En un contexto así es fácil caer en manos de muchos "espíritus inmundos". Éstos someten el corazón y no soportan ser molestados en su dominio. En el episodio narrado por Marcos, los espíritus que poseen al hombre que está en la sinagoga gritan a Jesús: "¿Qué tenemos nosotros contigo, Jesús de Nazareth?" Es la oposición radical a quien quiere perturbar su poder incondicional en el corazón del hombre. No se oponen en abstracto a la obra de Jesús, sino que critican que intervenga en su vida personal. En definitiva, es la oposición radical a la autoridad del Evangelio en la vida. Y esto sucede cada vez que impedimos que el Evangelio cambie el corazón o hable con autoridad sobre los comportamientos. Jesús ha venido a liberar a los hombres de toda esclavitud. Por esto, gritando con fuerza, dice: "¡Cállate!, sal de él". Y el espíritu inmundo se aleja. Ante los innumerables espíritus malvados que someten a los hombres y a las mujeres de hoy se necesita que resuene todavía el grito de Jesús contra ellos. Todo discípulo está llamado a recoger este desafío: es decir, a volver a proponer la autoridad del Evangelio sobre su vida y sobre la de los demás. Podríamos decir que es el tiempo de gritar el Evangelio desde los tejados para que se alejen los espíritus que someten y para que crezca una nueva cultura: la de la misericordia. Todo esto podrá suceder sólo si cada creyente y la entera comunidad eclesial encuentran la valentía de volver a proponer el Evangelio "sine glossa", como decía Francisco de Asís. Sólo esta autoridad es la que "manda hasta a los espíritus inmundos y le obedecen" (Mc 1, 27).

La oración es el corazón de la vida de la Comunidad de Sant’Egidio, su primera “obra”. Cuando termina el día todas las Comunidades, tanto si son grandes como si son pequeñas, se reúnen alrededor del Señor para escuchar su Palabra y dirigirse a Él en su invocación.

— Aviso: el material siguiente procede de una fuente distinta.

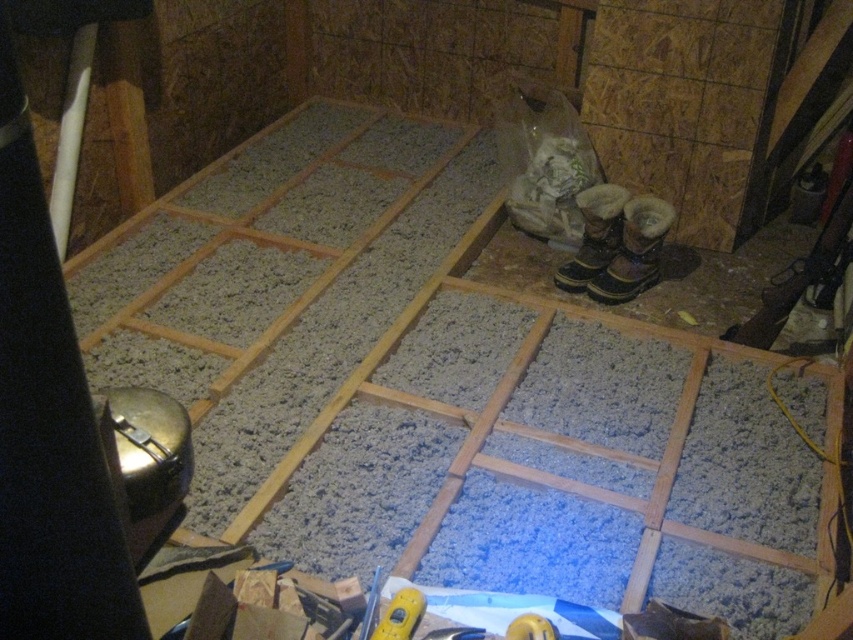 Does point (624, 248) lie in front of point (535, 625)?

No, (624, 248) is behind (535, 625).

Consider the image. Is brown leather boot at right shorter than yellow plastic tool at lower center?

Incorrect, brown leather boot at right's height does not fall short of yellow plastic tool at lower center's.

Is point (651, 273) farther from viewer compared to point (531, 637)?

That is True.

Locate an element on the screen. Image resolution: width=853 pixels, height=640 pixels. brown leather boot at right is located at coordinates (634, 252).

Does brown suede boot at center have a greater height compared to yellow plastic tool at lower center?

Correct, brown suede boot at center is much taller as yellow plastic tool at lower center.

Does brown suede boot at center have a greater width compared to yellow plastic tool at lower center?

Indeed, brown suede boot at center has a greater width compared to yellow plastic tool at lower center.

Between point (590, 225) and point (520, 618), which one is positioned behind?

The point (590, 225) is more distant.

In order to click on brown suede boot at center in this screenshot , I will do `click(595, 236)`.

Can you confirm if yellow plastic tape measure at lower center is positioned above yellow plastic tool at lower center?

Indeed, yellow plastic tape measure at lower center is positioned over yellow plastic tool at lower center.

Which is behind, point (384, 620) or point (520, 616)?

The point (520, 616) is more distant.

Locate an element on the screen. The height and width of the screenshot is (640, 853). yellow plastic tape measure at lower center is located at coordinates (399, 616).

Los discípulos no pueden sino estar a los pies de Jesús, como María de Betania, para elegir la “mejor parte” (Lc 10,42) y aprender de Él sus mismos sentimientos (cfr. Flp 2,5).

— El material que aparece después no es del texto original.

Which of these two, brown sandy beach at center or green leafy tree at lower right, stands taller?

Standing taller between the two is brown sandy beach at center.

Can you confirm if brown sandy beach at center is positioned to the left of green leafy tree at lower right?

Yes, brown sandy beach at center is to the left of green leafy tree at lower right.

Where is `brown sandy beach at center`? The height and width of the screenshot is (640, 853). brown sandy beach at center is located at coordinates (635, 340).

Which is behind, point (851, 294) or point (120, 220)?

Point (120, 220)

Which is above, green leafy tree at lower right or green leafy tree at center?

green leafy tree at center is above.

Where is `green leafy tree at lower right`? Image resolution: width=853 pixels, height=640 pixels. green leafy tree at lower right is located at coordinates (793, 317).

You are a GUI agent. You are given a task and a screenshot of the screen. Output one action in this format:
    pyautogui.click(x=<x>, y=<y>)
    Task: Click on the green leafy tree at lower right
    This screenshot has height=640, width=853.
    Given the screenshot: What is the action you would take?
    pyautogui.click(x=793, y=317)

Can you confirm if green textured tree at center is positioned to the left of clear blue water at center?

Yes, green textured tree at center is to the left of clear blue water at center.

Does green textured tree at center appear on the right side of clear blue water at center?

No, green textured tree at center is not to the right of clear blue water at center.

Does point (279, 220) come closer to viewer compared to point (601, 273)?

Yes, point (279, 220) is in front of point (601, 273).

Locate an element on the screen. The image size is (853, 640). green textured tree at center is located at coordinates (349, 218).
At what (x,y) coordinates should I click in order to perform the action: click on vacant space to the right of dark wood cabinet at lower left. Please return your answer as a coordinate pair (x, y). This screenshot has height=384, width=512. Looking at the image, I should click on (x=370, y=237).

Siempre que la Comunidad vuelve al Señor, hace suya la súplica del discípulo anónimo: “¡Señor, enséñanos a orar” (Lc 11,1). Y Jesús, maestro de oración, continúa contestando: “Cuando oréis, decid: Abbá, Padre”.

Cuando oramos, aunque lo hagamos dentro de nuestro corazón, nunca estamos aislados ni somos huérfanos, porque somos en todo momento miembros de la familia del Señor. En la oración común se ve claramente, además del misterio de la filiación, el de la fraternidad.

Las Comunidades de Sant'Egidio que hay por el mundo se reúnen en los distintos lugares que destinan a la oración y presentan al Señor las esperanzas y los dolores de los hombres y mujeres “vejados y abatidos” de los que habla el Evangelio (Mt 9,37). En aquella gente de entonces se incluyen los habitantes de las ciudades contemporáneas, los pobres que son marginados de la vida, todos aquellos que esperan que alguien les contrate (cfr. Mt 20).

La oración común recoge el grito, la aspiración, el deseo de paz, de curación, de sentido de la vida y de salvación que hay en los hombres y las mujeres de este mundo. La oración nunca es vacía. Sube incesante al Señor para que el llanto se transforme en alegría, la desesperación en felicidad, la angustia en esperanza y la soledad en comunión. Y para que el Reino de Dios llegue pronto a los hombres.